- Participating broadcaster: Lietuvos radijas ir televizija (LRT)
- Country: Lithuania
- Selection process: "Eurovizijos" dainų konkurso nacionalinė atranka
- Selection date: 3 March 2007

Competing entry
- Song: "Love or Leave"
- Artist: 4Fun
- Songwriters: Julija Ritčik

Placement
- Final result: 21st, 28 points

Participation chronology

= Lithuania in the Eurovision Song Contest 2007 =

Lithuania was represented at the Eurovision Song Contest 2007 with the song "Love or Leave", written by Julija Ritčik, and performed by the band 4Fun. The Lithuanian participating broadcaster, Lietuvos radijas ir televizija (LRT), organised the national final "Eurovizijos" dainų konkurso nacionalinė atranka in order to select its entry for the contest. The national final took place over six weeks and involved three different competitive streams: entries performed by newcomers, semi-established artists, and established artists. In the final, eleven artists and songs remained, and the winner was selected over two rounds of public voting. In the first round, the top three were selected to qualify to the superfinal. In the superfinal, "Love or Leave" performed by 4Fun was selected as the winner with 23,888 votes.

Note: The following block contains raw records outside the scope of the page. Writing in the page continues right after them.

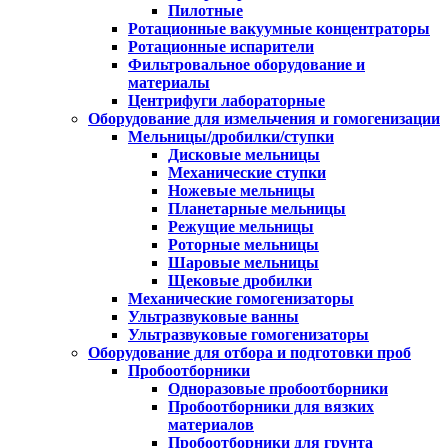
Пилотные
Ротационные вакуумные концентраторы
Ротационные испарители
Фильтровальное оборудование и
материалы
Центрифуги лабораторные
Оборудование для измельчения и гомогенизации
Мельницы/дробилки/ступки
Дисковые мельницы
Механические ступки
Ножевые мельницы
Планетарные мельницы
Режущие мельницы
Роторные мельницы
Шаровые мельницы
Щековые дробилки
Механические гомогенизаторы
Ультразвуковые ванны
Ультразвуковые гомогенизаторы
Оборудование для отбора и подготовки проб
Пробоотборники
Одноразовые пробоотборники
Пробоотборники для вязких
материалов
Пробоотборники для грунта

As one of the ten highest placed finishers in 2006, Lithuania automatically qualified to compete in the final of the Eurovision Song Contest. Performing during the show in position 9, Lithuania placed twenty-first out of the 24 participating countries with 28 points.

== Background ==

Prior to the 2007 contest, Lietuvos radijas ir televizija (LRT) had participated in the Eurovision Song Contest representing Lithuania seven times since its first entry in 1994. Its best placing in the contest was sixth, achieved with the song "We Are the Winners" performed by LT United. This was also the only time Lithuania has managed to qualify to the final following the introduction of semi-finals in .

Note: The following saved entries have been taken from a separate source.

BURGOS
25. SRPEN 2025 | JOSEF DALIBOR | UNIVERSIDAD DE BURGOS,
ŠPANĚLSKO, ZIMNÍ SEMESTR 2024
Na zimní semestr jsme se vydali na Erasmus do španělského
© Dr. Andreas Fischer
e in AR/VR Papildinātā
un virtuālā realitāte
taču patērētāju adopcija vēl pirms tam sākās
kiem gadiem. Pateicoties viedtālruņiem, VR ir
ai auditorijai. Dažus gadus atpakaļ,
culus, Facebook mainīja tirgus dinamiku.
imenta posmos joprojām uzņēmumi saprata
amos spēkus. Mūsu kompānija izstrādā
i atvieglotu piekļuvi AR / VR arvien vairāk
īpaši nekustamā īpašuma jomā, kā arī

As part of its duties as participating broadcaster, LRT organises the selection of its entry in the Eurovision Song Contest and broadcasts the event in the country. Other than the internal selection of its debut entry in 1994, the broadcaster has selected its entry consistently through a national final procedure. LRT confirmed its intentions to participate at the 2007 contest on 23 October 2006 and announced the organization of "Eurovizijos" dainų konkurso nacionalinė atranka, which would be the national final to select its entry for the contest.

==Before Eurovision==
=== "Eurovizijos" dainų konkurso nacionalinė atranka ===
"Eurovizijos" dainų konkurso nacionalinė atranka (Eurovision Song Contest national selection) was the national final format developed by LRT in order to select its entry for the Eurovision Song Contest 2007. The competition involved a six-week-long process that commenced on 27 January 2007 and concluded with a winning song and artist on 3 March 2007. The six shows took place at the LRT studios in Vilnius and were hosted by Rolandas Vilkončius and Gabrielė Bartkutė. The shows were broadcast on LTV and LTV2 as well as online via the broadcaster's website lrt.lt.

==== Format ====
For the 2007 competition, entries competed in three different subgroups with different numbers participating in each group: newcomers (12), semi-established artists (13), and established artists (10). A separate heat was held for each group, resulting in four entries from newcomers, seven entries from semi-established artists, and eight entries from established artists advancing in the competition. LRT was to select a wildcard act out of the remaining non-qualifying acts from the heats, however, four wildcards were ultimately awarded due to problems with the presentation of the voting results in the first two heats. The fourth and fifth shows were the competition's semi-finals, where the remaining twenty-three entries participated and the top five from each semi-final proceeded to the final. LRT also selected a wildcard act for the final out of the remaining non-qualifying acts from the semi-finals. In the final, the winner was selected from the remaining eleven entries over two rounds of voting: the first round results selected the top three entries, while the second round determined the winner.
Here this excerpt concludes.